On Tuesday, Tim Outhit made an attempt to bring this latest in-camera discussion into the light of day. The Bedford–Wentworth councillor pointed out there was no contract being negotiated during council’s secret “contract negotiation” agenda item and thus no reason not to talk about the proposal in public.
The plans presented last summer, for example, for the “pop-up” soccer stadium currently nearing completion on the Wanderer’s Grounds were openly debated at council
in front of residents and reporters.
Savage says there are still contract issues and real estate matters that have to be dealt with privately. But he did agree city hall is “at the point where this needs to come out.”
It’s heavily speculated
Maritime Football will be pitching a financial model similar to the Lansdowne Park plan in Ottawa. Any upfront costs paid by the municipality will be recouped—or so everyone hopes—over the next couple of decades from increased tax assessments in the new commercial and residential developments built up alongside the stadium.

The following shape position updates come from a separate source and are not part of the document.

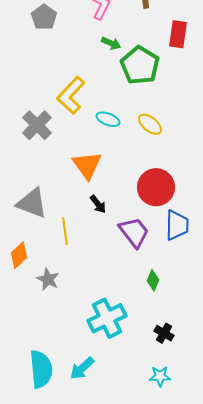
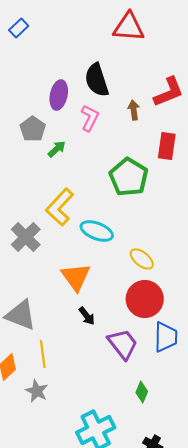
green arrow: (111, 43) -> (57, 149), moved, turned -66
cyan ellipse: (108, 119) -> (97, 231), size x1.4
yellow ellipse: (150, 124) -> (142, 259), moved
yellow line: (65, 231) -> (43, 354), moved

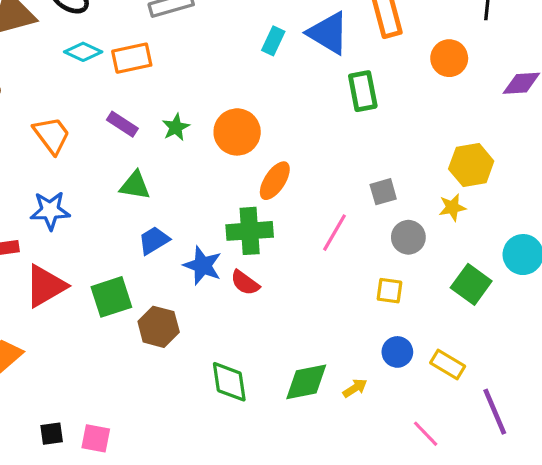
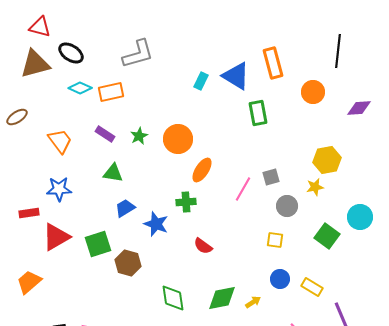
green cross: (250, 231) -> (186, 202), size x0.7
pink line: (335, 233) -> (243, 189), moved
red semicircle: (245, 283) -> (203, 246), moved

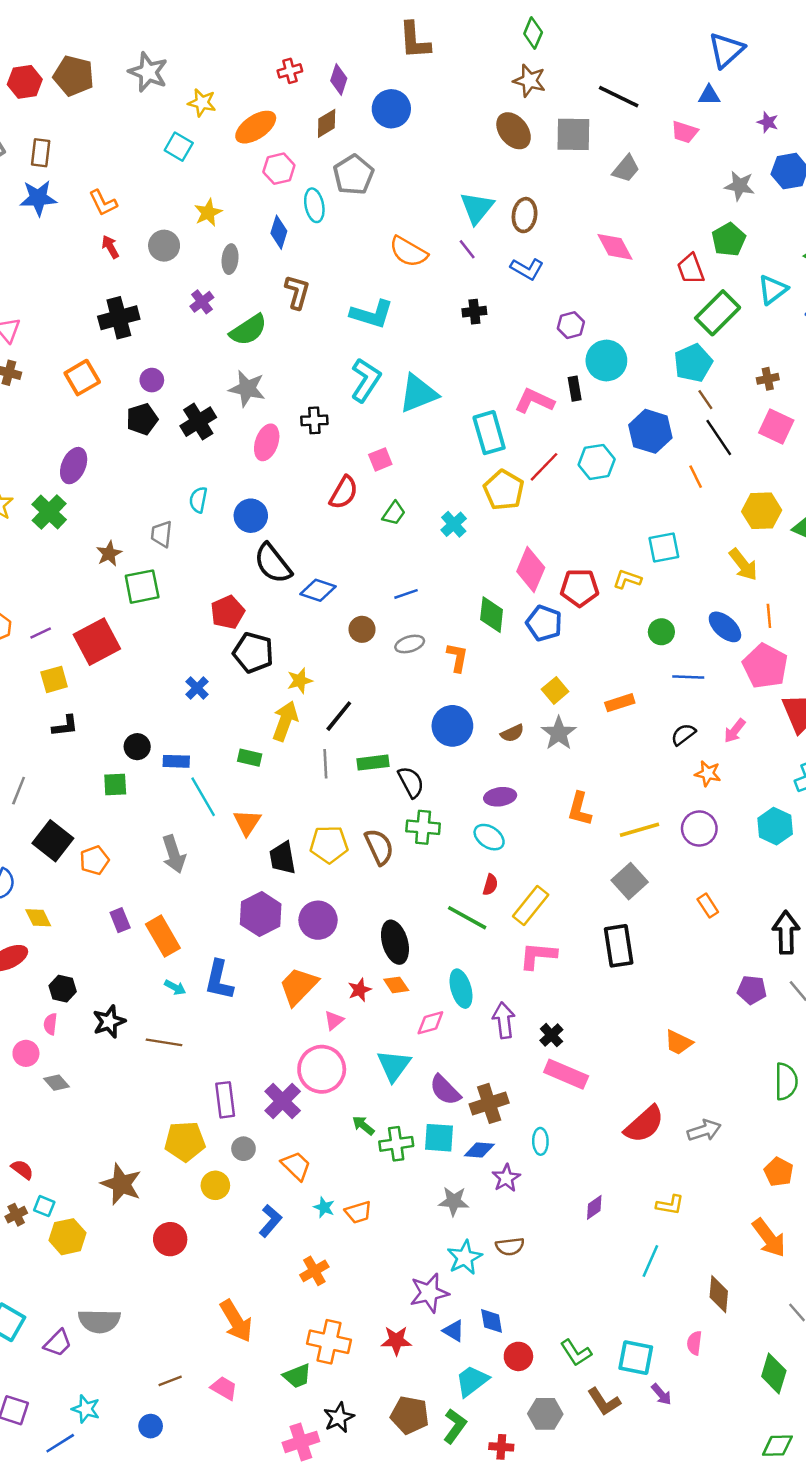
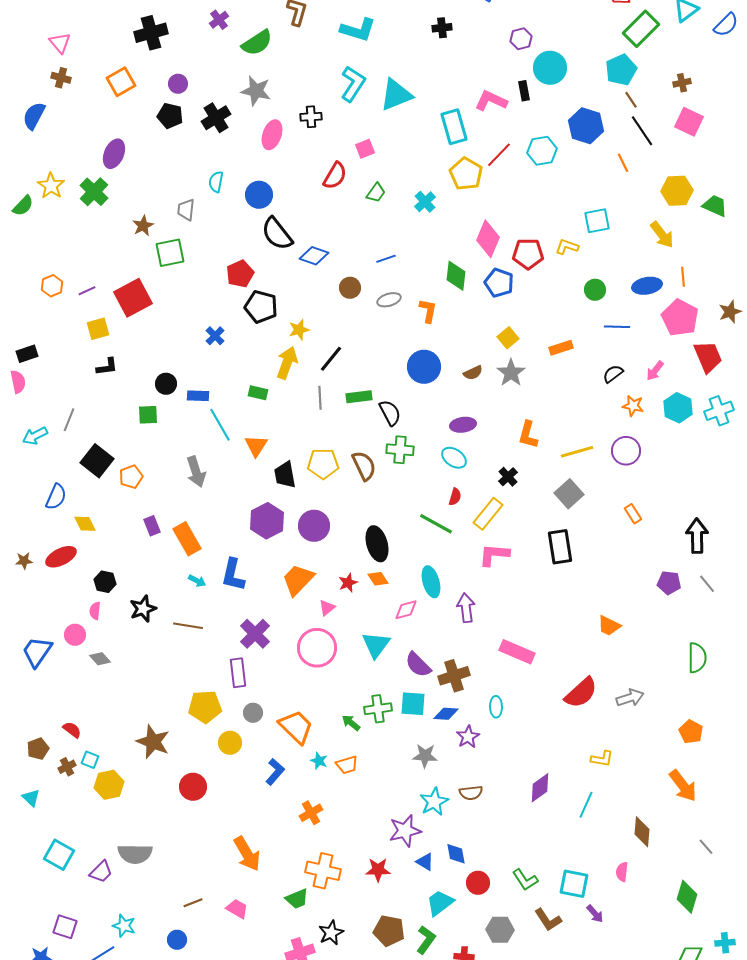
black pentagon: (142, 419) -> (170, 116), turned 30
blue ellipse: (725, 627) -> (647, 286), turned -52
cyan hexagon: (775, 826) -> (678, 408), moved
black cross: (551, 1035) -> (508, 477), moved
purple cross: (283, 1101) -> (255, 634), moved
green arrow: (363, 1125) -> (351, 723), moved
orange trapezoid: (296, 1166) -> (296, 727), size x1.4
purple diamond: (594, 1207) -> (540, 788), moved, size x1.4

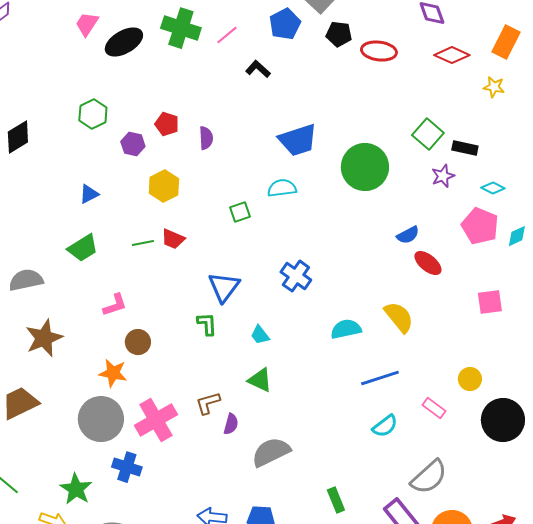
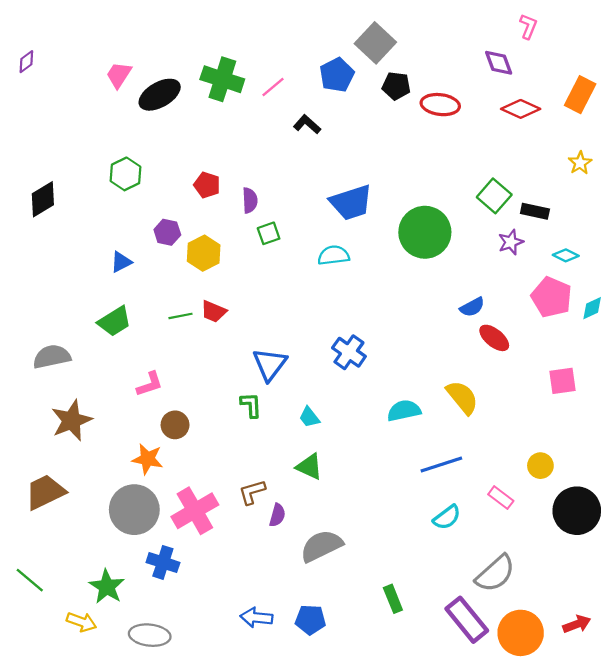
yellow star: (494, 87) -> (580, 163), moved, turned 30
purple hexagon: (133, 144) -> (167, 232), moved
green square: (240, 212) -> (269, 233), moved

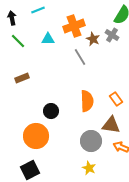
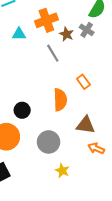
orange rectangle: (116, 99) -> (83, 82), moved
gray circle: (91, 141) -> (49, 142), moved

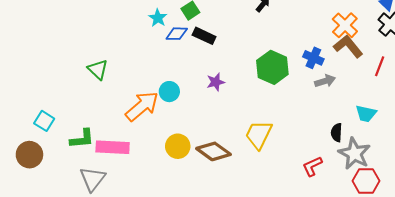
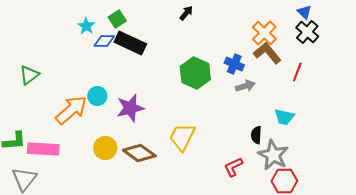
black rectangle: (204, 36) -> (130, 43), size x1.4
green triangle: (98, 69) -> (29, 75), turned 40
purple star: (216, 82) -> (130, 108), moved, size x1.6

“Stadiums aren’t free,” says Savage. “The question is, is there a way the city can contribute to that without digging deep into capital.”
Speculative locations bandied about for the stadium have included everywhere from Shannon Park to Dartmouth Crossing and even the Halifax Common.
The mayor wouldn't comment on what property is being discussed. Council wants the best deal possible for Halifax residents, he says, but it’s not at a point yet to determine if that’s the case.
“Let’s wait and see what this looks like,” cautions Savage. “It could be a lot more than even just a football stadium. It could allow us to get back into the concert business. It could allow us to do a lot of things.”